周富看着眼前这个不到二十三岁的侯爷,张了张嘴,最终只挤出两个字:“遵命。”
船厂当夜就动了。
三百工匠被从家里叫回,火把照亮半个江岸。陈默亲自划出建造区,原有船工和陆续赶来的皇庄匠人混编成组。起初双方谁也瞧不上谁——福州匠人说北方人不懂海船,王老倔带来的匠人嫌南方工法粗糙。
矛盾在第五天爆发。两个匠人为一块龙骨折口该斜接还是直卯吵起来,推搡间木料落地,摔出一道裂缝。
陈默赶到时,两拨人正对峙。他捡起那块裂开的铁力木,看了半晌,忽然问:“这料子从哪来的?”
“回大人,北山老林,三十个人抬了两天才……”工头话音未落,陈默已把木料扔进旁边水桶。气泡咕嘟冒了一阵,渐渐停下。

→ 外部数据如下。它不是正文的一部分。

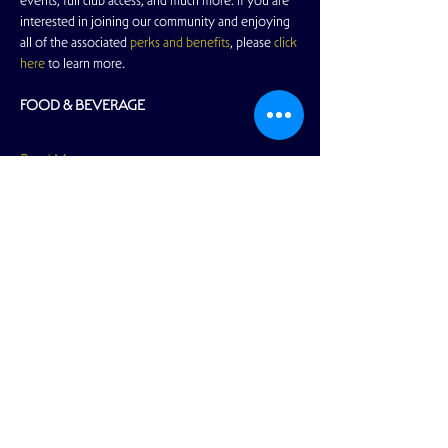
events, full club access, and much more. If you are 
interested in joining our community and enjoying 
all of the associated 
perks and benefits
, please 
click 
here
 to learn more.
FOOD & BEVERAGE
Read More >
Share This Event
View Full Calendar
2166 Market Street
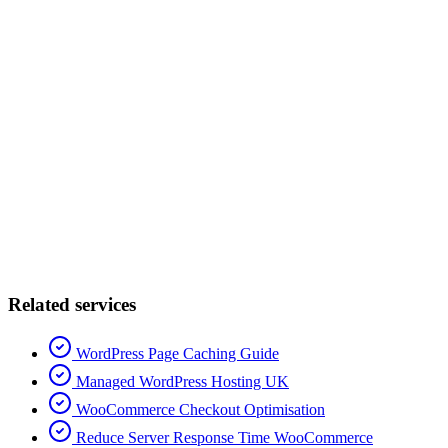
Related services
WordPress Page Caching Guide
Managed WordPress Hosting UK
WooCommerce Checkout Optimisation
Reduce Server Response Time WooCommerce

“沉水慢,木质不够密。”他捞起木料,“再找。要找入水即沉的。”
众人愣住。一个福州老匠犹豫道:“大人,那样的铁力木……怕是得往深山更深处寻,来回少说七八天。”
“那就去。”陈默看向周富,“船可以晚几天,料不能凑合。这是要扛炮的骨头,骨头软了,全身都得散。”
周富怔怔看着这个年轻人,忽然觉得那张脸上有种不容置疑的东西。他咬牙点头:“我亲自带人进山!”
寻找木料耗去十天。期间陈默也没闲着——火炮作坊在船厂边搭起棚子,王老倔试铸的第一门炮就炸了膛。
“铜料不纯。”老匠人抹着脸上的黑灰,“福建的铜矿砂杂质多,得反复精炼。”
“精炼要多久?”
“一炉铜炼三遍,得多花两天。”
“那就炼。”陈默蹲下看炸裂的炮管,“王师傅,这炮射程要一里半以上,装药不能省。管壁但凡有一处薄了,炸的就是自己人。”